Given the national security risks, we believe it’s time for more concerted federal action.  Among other things, that means making sure that our government doesn’t make the problem worse by spending the American people’s money on products and services from any company that poses a national security threat to our communications networks.

The Federal Communications Commission is a good place to start.  It regulates America’s communications networks.  And it administers the Universal Service Fund, an almost $9 billion-per-year program designed to ensure that all Americans have access to phone and broadband services.  The money in the Fund comes from fees paid by the American people on their phone bills.  About $4.7 billion annually is spent expanding high-speed Internet access in rural communities; $2.7 billion helps connect schools and libraries to the Internet; $1.3 billion assists in making phone and broadband services more affordable to low-income Americans; and about $300 million supports communications services for rural health-care facilities.  These are important programs.  But there’s no reason one dime of this funding should go to suppliers that raise national security concerns.  There are plenty of other providers we can use to help bridge the digital divide.

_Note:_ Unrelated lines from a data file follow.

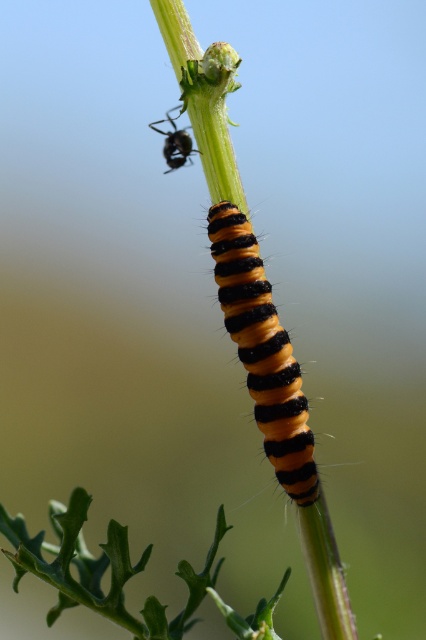 Is orange fuzzy caterpillar at center positioned behind shiny black ant at upper center?

No, it is not.

Between orange fuzzy caterpillar at center and shiny black ant at upper center, which one is positioned lower?

orange fuzzy caterpillar at center is lower down.

What do you see at coordinates (264, 353) in the screenshot? This screenshot has height=640, width=426. I see `orange fuzzy caterpillar at center` at bounding box center [264, 353].

This screenshot has height=640, width=426. What are the coordinates of `orange fuzzy caterpillar at center` in the screenshot? It's located at [264, 353]. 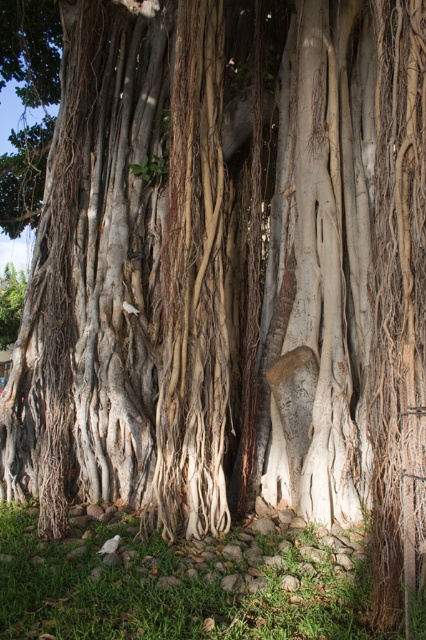 Question: Is white textured bark at center bigger than white rough bark at center?

Choices:
 (A) yes
 (B) no

Answer: (A)

Question: Which point is closer to the camera taking this photo?

Choices:
 (A) (149, 252)
 (B) (344, 296)

Answer: (B)

Question: Is white textured bark at center above white rough bark at center?

Choices:
 (A) yes
 (B) no

Answer: (A)

Question: Is white textured bark at center thinner than white rough bark at center?

Choices:
 (A) no
 (B) yes

Answer: (A)

Question: Which point is closer to the camera?

Choices:
 (A) (129, 92)
 (B) (333, 358)

Answer: (B)

Question: Which point is farther to the camera?

Choices:
 (A) (368, 61)
 (B) (78, 166)

Answer: (B) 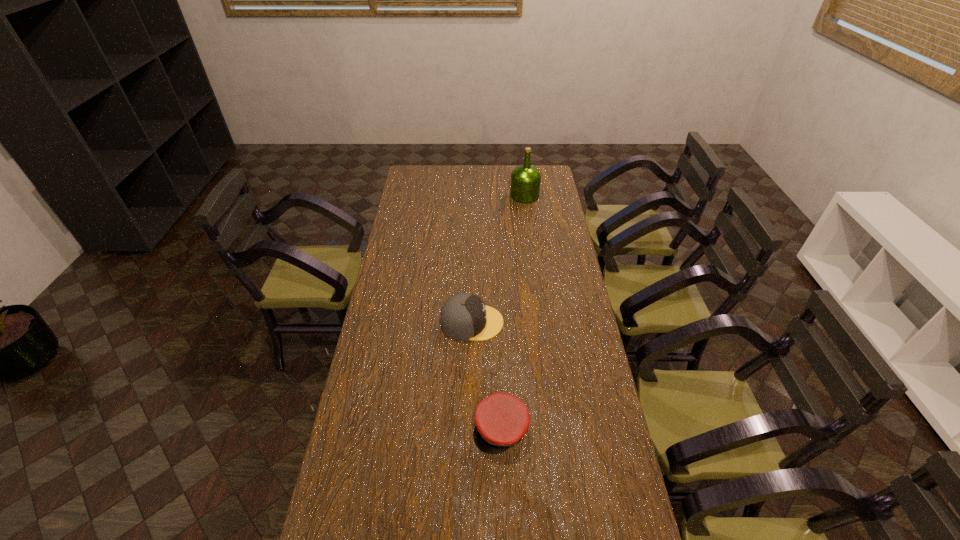 The width and height of the screenshot is (960, 540). In the image, there is a desktop. What are the coordinates of `vacant space at the far edge` in the screenshot? It's located at (480, 183).

Find the location of `vacant space at the left edge`. vacant space at the left edge is located at coordinates (412, 299).

The height and width of the screenshot is (540, 960). In the image, there is a desktop. Find the location of `blank space at the right edge`. blank space at the right edge is located at coordinates (562, 259).

Locate an element on the screen. blank region between the tallest object and the shortest object is located at coordinates (513, 312).

What are the coordinates of `free spot between the taller cap and the shorter cap` in the screenshot? It's located at (487, 375).

Where is `free space between the rightmost object and the taller cap`? free space between the rightmost object and the taller cap is located at coordinates (498, 259).

At what (x,y) coordinates should I click in order to perform the action: click on free spot between the shortest object and the second farthest object. Please return your answer as a coordinate pair (x, y). This screenshot has width=960, height=540. Looking at the image, I should click on (487, 375).

Locate an element on the screen. free space between the nearer cap and the farther cap is located at coordinates tap(487, 375).

Identify the location of free area in between the tallest object and the shorter cap. Image resolution: width=960 pixels, height=540 pixels. (513, 312).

That’s why the FCC will vote on April 17 on Chairman Pai’s recent proposal to bar the use of universal service funding to buy equipment or services from any company that poses a national security threat to the integrity of our communications networks or the communications supply chain.  If approved, the proposal would also seek public input on how we should identify suspect firms and which types of telecommunications equipment or services should fall within the prohibition.  Everyone concerned about this issue will have a chance to weigh in.

Bottom line:  We’re committed to protecting our national security, and this proposal is a prudent step to accomplish that goal.  The FCC, Congress, and all government agencies must work together to safeguard the integrity of our communications supply chain.  We strongly urge the full Commission to approve this proposal and for other agencies to follow the lead.